• _Data records_:
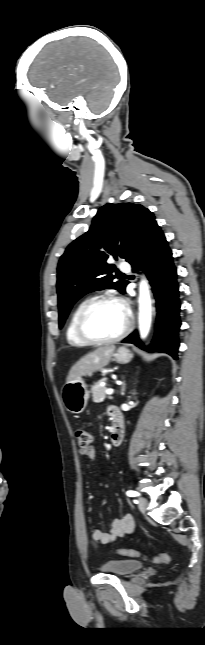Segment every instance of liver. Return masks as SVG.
<instances>
[{
  "mask_svg": "<svg viewBox=\"0 0 205 645\" xmlns=\"http://www.w3.org/2000/svg\"><path fill=\"white\" fill-rule=\"evenodd\" d=\"M115 351V346H102L77 361L69 371L67 382L92 374L107 366Z\"/></svg>",
  "mask_w": 205,
  "mask_h": 645,
  "instance_id": "1",
  "label": "liver"
}]
</instances>
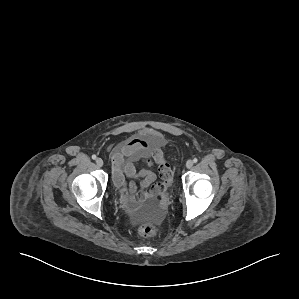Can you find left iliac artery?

• _Your task_:
Please keep the pictures out and reproduce the records above exactly.

• _Response area_:
Segment every instance of liver. Return masks as SVG.
<instances>
[{
  "mask_svg": "<svg viewBox=\"0 0 205 645\" xmlns=\"http://www.w3.org/2000/svg\"><path fill=\"white\" fill-rule=\"evenodd\" d=\"M115 351V346H102L77 361L69 371L67 382L92 374L107 366Z\"/></svg>",
  "mask_w": 205,
  "mask_h": 645,
  "instance_id": "1",
  "label": "liver"
}]
</instances>
Can you find left iliac artery?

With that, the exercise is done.